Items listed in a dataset
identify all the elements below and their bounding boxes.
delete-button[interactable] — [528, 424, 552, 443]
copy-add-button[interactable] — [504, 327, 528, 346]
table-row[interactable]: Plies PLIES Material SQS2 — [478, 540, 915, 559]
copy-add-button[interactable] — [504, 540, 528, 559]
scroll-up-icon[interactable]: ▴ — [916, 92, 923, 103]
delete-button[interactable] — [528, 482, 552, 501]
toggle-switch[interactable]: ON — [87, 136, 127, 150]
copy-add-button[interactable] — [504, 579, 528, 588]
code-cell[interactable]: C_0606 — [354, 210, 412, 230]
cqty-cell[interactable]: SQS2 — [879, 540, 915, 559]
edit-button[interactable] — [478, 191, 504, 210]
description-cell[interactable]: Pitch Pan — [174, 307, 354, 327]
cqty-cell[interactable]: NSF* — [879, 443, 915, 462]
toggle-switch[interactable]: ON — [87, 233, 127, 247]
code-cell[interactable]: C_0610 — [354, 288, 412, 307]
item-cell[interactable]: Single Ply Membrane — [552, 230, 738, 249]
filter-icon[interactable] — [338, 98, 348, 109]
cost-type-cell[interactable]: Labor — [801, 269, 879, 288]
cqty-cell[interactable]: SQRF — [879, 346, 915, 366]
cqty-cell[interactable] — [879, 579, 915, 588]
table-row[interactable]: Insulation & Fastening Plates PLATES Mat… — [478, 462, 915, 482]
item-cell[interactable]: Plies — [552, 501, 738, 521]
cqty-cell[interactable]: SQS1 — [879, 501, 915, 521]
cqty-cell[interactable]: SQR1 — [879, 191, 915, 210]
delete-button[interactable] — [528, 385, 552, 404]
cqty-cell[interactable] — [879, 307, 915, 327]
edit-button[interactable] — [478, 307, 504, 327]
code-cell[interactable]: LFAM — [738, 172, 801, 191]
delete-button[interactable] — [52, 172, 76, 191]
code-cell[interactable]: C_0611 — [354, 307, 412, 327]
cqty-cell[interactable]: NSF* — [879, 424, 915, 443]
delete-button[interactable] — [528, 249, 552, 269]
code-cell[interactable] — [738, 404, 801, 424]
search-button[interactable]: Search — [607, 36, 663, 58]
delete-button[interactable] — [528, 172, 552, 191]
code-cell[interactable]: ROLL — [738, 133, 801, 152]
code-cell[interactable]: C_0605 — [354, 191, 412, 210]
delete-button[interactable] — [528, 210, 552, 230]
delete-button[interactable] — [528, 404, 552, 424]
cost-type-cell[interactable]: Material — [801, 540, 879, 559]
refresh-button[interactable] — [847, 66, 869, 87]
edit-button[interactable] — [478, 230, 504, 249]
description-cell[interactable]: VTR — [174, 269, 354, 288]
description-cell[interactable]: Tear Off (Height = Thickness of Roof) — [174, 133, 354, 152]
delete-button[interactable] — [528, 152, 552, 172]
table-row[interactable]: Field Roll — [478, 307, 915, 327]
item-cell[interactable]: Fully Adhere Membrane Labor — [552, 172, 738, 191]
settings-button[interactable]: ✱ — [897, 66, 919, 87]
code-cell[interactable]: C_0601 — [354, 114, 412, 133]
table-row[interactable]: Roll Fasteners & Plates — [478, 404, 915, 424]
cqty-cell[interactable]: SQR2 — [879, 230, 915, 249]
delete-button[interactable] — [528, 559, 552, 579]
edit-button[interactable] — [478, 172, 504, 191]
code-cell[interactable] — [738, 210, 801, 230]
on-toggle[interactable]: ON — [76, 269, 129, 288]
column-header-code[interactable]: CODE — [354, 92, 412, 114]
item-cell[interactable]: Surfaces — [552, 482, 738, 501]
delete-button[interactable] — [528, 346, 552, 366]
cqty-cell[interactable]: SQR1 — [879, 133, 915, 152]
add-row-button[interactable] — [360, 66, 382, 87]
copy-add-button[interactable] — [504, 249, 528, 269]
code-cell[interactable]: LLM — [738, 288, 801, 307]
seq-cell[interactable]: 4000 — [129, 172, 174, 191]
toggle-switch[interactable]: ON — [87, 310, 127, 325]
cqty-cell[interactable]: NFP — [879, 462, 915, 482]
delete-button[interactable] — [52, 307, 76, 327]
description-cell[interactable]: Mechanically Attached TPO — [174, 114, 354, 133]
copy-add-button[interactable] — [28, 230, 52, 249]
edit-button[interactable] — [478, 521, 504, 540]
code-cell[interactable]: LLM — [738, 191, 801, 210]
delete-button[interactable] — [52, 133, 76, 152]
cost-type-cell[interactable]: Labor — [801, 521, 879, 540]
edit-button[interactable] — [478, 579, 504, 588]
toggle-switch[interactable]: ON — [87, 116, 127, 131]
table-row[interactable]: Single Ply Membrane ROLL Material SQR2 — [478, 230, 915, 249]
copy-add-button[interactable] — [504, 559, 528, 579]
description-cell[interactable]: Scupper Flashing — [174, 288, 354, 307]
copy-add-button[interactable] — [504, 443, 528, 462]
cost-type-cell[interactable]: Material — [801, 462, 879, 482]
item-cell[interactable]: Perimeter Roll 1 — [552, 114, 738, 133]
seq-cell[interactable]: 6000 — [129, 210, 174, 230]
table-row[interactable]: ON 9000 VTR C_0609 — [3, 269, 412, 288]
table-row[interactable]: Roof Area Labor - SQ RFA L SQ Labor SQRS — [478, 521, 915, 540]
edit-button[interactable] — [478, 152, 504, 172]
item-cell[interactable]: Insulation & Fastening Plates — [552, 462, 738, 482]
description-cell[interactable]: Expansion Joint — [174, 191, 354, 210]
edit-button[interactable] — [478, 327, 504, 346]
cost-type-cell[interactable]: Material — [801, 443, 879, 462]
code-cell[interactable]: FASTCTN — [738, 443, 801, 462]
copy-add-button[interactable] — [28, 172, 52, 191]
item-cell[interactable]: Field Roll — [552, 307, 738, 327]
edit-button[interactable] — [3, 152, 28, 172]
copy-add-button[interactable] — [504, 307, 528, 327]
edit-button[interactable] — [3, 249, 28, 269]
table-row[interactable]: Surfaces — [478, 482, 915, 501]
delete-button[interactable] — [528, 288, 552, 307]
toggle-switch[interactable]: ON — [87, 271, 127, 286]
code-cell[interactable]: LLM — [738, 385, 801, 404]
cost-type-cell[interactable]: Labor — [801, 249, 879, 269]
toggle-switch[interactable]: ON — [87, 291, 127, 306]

TASK ITEM >> The output should match the records above exactly, line for line.

TASK OUTPUT >>
identify all the elements below and their bounding boxes.
delete-button[interactable] — [528, 424, 552, 443]
copy-add-button[interactable] — [504, 327, 528, 346]
table-row[interactable]: Plies PLIES Material SQS2 — [478, 540, 915, 559]
copy-add-button[interactable] — [504, 540, 528, 559]
scroll-up-icon[interactable]: ▴ — [916, 92, 923, 103]
delete-button[interactable] — [528, 482, 552, 501]
toggle-switch[interactable]: ON — [87, 136, 127, 150]
copy-add-button[interactable] — [504, 579, 528, 588]
code-cell[interactable]: C_0606 — [354, 210, 412, 230]
cqty-cell[interactable]: SQS2 — [879, 540, 915, 559]
edit-button[interactable] — [478, 191, 504, 210]
description-cell[interactable]: Pitch Pan — [174, 307, 354, 327]
cqty-cell[interactable]: NSF* — [879, 443, 915, 462]
toggle-switch[interactable]: ON — [87, 233, 127, 247]
code-cell[interactable]: C_0610 — [354, 288, 412, 307]
item-cell[interactable]: Single Ply Membrane — [552, 230, 738, 249]
filter-icon[interactable] — [338, 98, 348, 109]
cost-type-cell[interactable]: Labor — [801, 269, 879, 288]
cqty-cell[interactable]: SQRF — [879, 346, 915, 366]
cqty-cell[interactable] — [879, 579, 915, 588]
table-row[interactable]: Insulation & Fastening Plates PLATES Mat… — [478, 462, 915, 482]
item-cell[interactable]: Plies — [552, 501, 738, 521]
cqty-cell[interactable]: SQS1 — [879, 501, 915, 521]
cqty-cell[interactable]: SQR1 — [879, 191, 915, 210]
delete-button[interactable] — [528, 385, 552, 404]
cqty-cell[interactable] — [879, 307, 915, 327]
edit-button[interactable] — [478, 307, 504, 327]
code-cell[interactable]: LFAM — [738, 172, 801, 191]
delete-button[interactable] — [52, 172, 76, 191]
code-cell[interactable]: C_0611 — [354, 307, 412, 327]
cqty-cell[interactable]: NSF* — [879, 424, 915, 443]
delete-button[interactable] — [528, 249, 552, 269]
code-cell[interactable] — [738, 404, 801, 424]
search-button[interactable]: Search — [607, 36, 663, 58]
delete-button[interactable] — [528, 172, 552, 191]
code-cell[interactable]: ROLL — [738, 133, 801, 152]
code-cell[interactable]: C_0605 — [354, 191, 412, 210]
delete-button[interactable] — [528, 210, 552, 230]
delete-button[interactable] — [528, 404, 552, 424]
cost-type-cell[interactable]: Material — [801, 540, 879, 559]
refresh-button[interactable] — [847, 66, 869, 87]
edit-button[interactable] — [478, 230, 504, 249]
description-cell[interactable]: VTR — [174, 269, 354, 288]
description-cell[interactable]: Tear Off (Height = Thickness of Roof) — [174, 133, 354, 152]
delete-button[interactable] — [528, 152, 552, 172]
table-row[interactable]: Field Roll — [478, 307, 915, 327]
item-cell[interactable]: Fully Adhere Membrane Labor — [552, 172, 738, 191]
settings-button[interactable]: ✱ — [897, 66, 919, 87]
code-cell[interactable]: C_0601 — [354, 114, 412, 133]
table-row[interactable]: Roll Fasteners & Plates — [478, 404, 915, 424]
cqty-cell[interactable]: SQR2 — [879, 230, 915, 249]
delete-button[interactable] — [528, 559, 552, 579]
edit-button[interactable] — [478, 172, 504, 191]
code-cell[interactable] — [738, 210, 801, 230]
on-toggle[interactable]: ON — [76, 269, 129, 288]
column-header-code[interactable]: CODE — [354, 92, 412, 114]
item-cell[interactable]: Surfaces — [552, 482, 738, 501]
delete-button[interactable] — [528, 346, 552, 366]
cqty-cell[interactable]: SQR1 — [879, 133, 915, 152]
add-row-button[interactable] — [360, 66, 382, 87]
copy-add-button[interactable] — [504, 249, 528, 269]
code-cell[interactable]: LLM — [738, 288, 801, 307]
seq-cell[interactable]: 4000 — [129, 172, 174, 191]
toggle-switch[interactable]: ON — [87, 310, 127, 325]
cqty-cell[interactable]: NFP — [879, 462, 915, 482]
delete-button[interactable] — [52, 307, 76, 327]
description-cell[interactable]: Mechanically Attached TPO — [174, 114, 354, 133]
copy-add-button[interactable] — [28, 230, 52, 249]
edit-button[interactable] — [478, 521, 504, 540]
code-cell[interactable]: LLM — [738, 191, 801, 210]
delete-button[interactable] — [52, 133, 76, 152]
cost-type-cell[interactable]: Labor — [801, 521, 879, 540]
edit-button[interactable] — [478, 579, 504, 588]
toggle-switch[interactable]: ON — [87, 116, 127, 131]
table-row[interactable]: Single Ply Membrane ROLL Material SQR2 — [478, 230, 915, 249]
copy-add-button[interactable] — [504, 559, 528, 579]
description-cell[interactable]: Scupper Flashing — [174, 288, 354, 307]
copy-add-button[interactable] — [504, 443, 528, 462]
cost-type-cell[interactable]: Material — [801, 462, 879, 482]
item-cell[interactable]: Perimeter Roll 1 — [552, 114, 738, 133]
seq-cell[interactable]: 6000 — [129, 210, 174, 230]
table-row[interactable]: ON 9000 VTR C_0609 — [3, 269, 412, 288]
table-row[interactable]: Roof Area Labor - SQ RFA L SQ Labor SQRS — [478, 521, 915, 540]
edit-button[interactable] — [478, 152, 504, 172]
item-cell[interactable]: Insulation & Fastening Plates — [552, 462, 738, 482]
description-cell[interactable]: Expansion Joint — [174, 191, 354, 210]
edit-button[interactable] — [478, 327, 504, 346]
cost-type-cell[interactable]: Material — [801, 443, 879, 462]
code-cell[interactable]: FASTCTN — [738, 443, 801, 462]
copy-add-button[interactable] — [28, 172, 52, 191]
item-cell[interactable]: Field Roll — [552, 307, 738, 327]
edit-button[interactable] — [3, 152, 28, 172]
copy-add-button[interactable] — [504, 307, 528, 327]
edit-button[interactable] — [3, 249, 28, 269]
table-row[interactable]: Surfaces — [478, 482, 915, 501]
delete-button[interactable] — [528, 288, 552, 307]
toggle-switch[interactable]: ON — [87, 271, 127, 286]
code-cell[interactable]: LLM — [738, 385, 801, 404]
cost-type-cell[interactable]: Labor — [801, 249, 879, 269]
toggle-switch[interactable]: ON — [87, 291, 127, 306]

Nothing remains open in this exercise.